Thursday 23 July 2015

Student Debt - The Next Sub-Prime Crisis?

As far as I am currently aware, very active institutional trading of student debt isn't currently occurring, however I'm going to discuss some reasons why I think it almost certainly will happen over the next decade:



In order to understand this theory, we have to go back seven years to the 2008 financial crisis and the rise of Collateralised Debt Obligations (CDOs).


In effect, a CDO is a group of loans that are packaged together to make a tradable product that can be sold between banking institutions and hedge funds. CDOs have been used in financial markets since 1987, when junk bonds were grouped together by Drexel Burnham Lambert and were initially intended to make the trade of assets with predictable income streams easier (credit card debt, auto loans, etc).

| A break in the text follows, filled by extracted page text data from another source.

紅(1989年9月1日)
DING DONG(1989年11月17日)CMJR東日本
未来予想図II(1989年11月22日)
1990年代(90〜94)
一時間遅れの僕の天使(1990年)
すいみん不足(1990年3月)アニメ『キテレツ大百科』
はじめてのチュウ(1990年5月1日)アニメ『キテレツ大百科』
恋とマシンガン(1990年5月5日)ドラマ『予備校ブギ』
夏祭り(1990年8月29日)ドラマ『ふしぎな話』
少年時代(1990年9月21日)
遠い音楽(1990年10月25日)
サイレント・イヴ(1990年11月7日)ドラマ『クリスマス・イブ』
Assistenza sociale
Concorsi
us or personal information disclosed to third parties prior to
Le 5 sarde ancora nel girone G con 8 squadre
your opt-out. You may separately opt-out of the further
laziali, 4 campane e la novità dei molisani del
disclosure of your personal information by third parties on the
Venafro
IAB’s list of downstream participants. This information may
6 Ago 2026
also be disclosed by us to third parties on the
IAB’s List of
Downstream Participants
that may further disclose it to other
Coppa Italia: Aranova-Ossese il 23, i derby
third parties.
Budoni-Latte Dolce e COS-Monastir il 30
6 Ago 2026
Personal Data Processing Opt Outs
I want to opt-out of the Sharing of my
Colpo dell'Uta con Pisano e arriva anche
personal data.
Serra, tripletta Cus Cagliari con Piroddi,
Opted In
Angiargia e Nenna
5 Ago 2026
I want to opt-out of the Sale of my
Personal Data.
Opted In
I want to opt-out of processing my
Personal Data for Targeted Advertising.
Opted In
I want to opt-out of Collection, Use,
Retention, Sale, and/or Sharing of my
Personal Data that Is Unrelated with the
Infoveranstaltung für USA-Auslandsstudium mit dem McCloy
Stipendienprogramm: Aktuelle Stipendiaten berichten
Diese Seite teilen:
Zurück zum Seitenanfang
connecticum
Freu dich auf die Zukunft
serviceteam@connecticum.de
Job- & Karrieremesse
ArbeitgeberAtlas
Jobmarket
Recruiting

CDOs remained a niche financial instrument until 2004, when the U.S. led housing boom caused a boom in the sale of CDOs, which in turn led to the creation of CDO derivatives (options and swaps) and eventually to the issuing of sub-prime CDOs in the run up to the 2008 crisis.

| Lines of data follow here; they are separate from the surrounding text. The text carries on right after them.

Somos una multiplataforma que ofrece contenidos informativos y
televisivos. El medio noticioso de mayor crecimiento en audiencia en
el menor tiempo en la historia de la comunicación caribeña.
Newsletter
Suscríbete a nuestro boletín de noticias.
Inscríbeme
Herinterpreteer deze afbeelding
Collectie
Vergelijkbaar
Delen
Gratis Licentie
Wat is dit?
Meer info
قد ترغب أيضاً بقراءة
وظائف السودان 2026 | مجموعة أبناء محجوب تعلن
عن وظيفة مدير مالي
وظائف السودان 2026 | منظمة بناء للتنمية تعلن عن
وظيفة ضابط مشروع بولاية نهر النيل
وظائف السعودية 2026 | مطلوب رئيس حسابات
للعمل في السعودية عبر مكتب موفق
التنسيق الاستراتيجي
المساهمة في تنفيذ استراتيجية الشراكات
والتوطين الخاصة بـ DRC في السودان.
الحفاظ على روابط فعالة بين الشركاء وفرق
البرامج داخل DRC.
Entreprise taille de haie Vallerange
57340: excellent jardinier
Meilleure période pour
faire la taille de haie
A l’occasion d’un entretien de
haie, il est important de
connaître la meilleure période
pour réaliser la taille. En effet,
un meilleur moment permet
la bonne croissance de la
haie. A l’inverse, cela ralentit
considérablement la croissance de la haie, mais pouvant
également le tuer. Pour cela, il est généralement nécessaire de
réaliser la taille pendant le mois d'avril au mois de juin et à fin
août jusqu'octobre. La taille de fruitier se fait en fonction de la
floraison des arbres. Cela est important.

The use of CDOs to package student debt has been used for the past five years in the U.S., with companies like SLM Corporation leading the way with these products and this is presumably what Arrow Global are doing with the UK student they sold to them in 2013.


The use of CDOs in this fashion remains an excellent idea for the issuers, when we are in a low yield environment in combination with globally low interest rates. However, the nature of many student loans being index linked in some form, means that when either growth or interest rates begin to rise substantially (which regarding economic cycle dynamics means at some point they inevitably will), the default rate and or the rated value on these loans will also fall.


With U.S. student debt now totalling over one-trillion dollars in value, small increases in default rates begin to have much larger value in monetary terms than they otherwise would in smaller markets. This combined with the leverage that derivatives on these CDOs can carry in the over-the-counter markets means that the potential for volatility is likely to high in this debt market over the coming years.




Food for thought....

The Masked Stock Trader



Wednesday 22 July 2015

What Are Options?

Introduction:


Options are one of the three main derivative types (the other two being futures/forwards and swaps) traded on global exchanges. They are effectively contracts that represent the right to buy or sell an asset (stocks, bonds, foreign currencies, etc) at a certain price.



Technical Terms:


Before we go any further, you need to have a vague idea of what the jargon behind options actually means, so I have made a list of the key terms and their definitions below:


Premium: The amount in currency paid for the contract.


Strike Price: The financial value at which the underlying financial asset can be purchased or sold for.


Expiration Date: The date on which the option contract can be either used or becomes worthless.


Intrinsic Value: The payoff received if the option expired at the current price of the underlying asset.


Time Value: Added value given or taken away from the option due to the value of time (more time gives you more options).


In The Money: An option with a positive intrinsic value


At The Money: An option with a strike price close to the current underlying asset level.


Out of the Money: An option with no intrinsic value, but with time value.



American/European/Bermudan Options:


This has nothing to do with where the options are either listed or traded - a common mistake!


European options can only be exercised at the expiry date, while American options can be used any time before the expiry date.


Bermudan options are effectively in-between American and European options and can be exercised on specific dates/in specific periods.


Types of Option:


Put: This gives the holder of the option the right to sell an underlying asset at a certain price.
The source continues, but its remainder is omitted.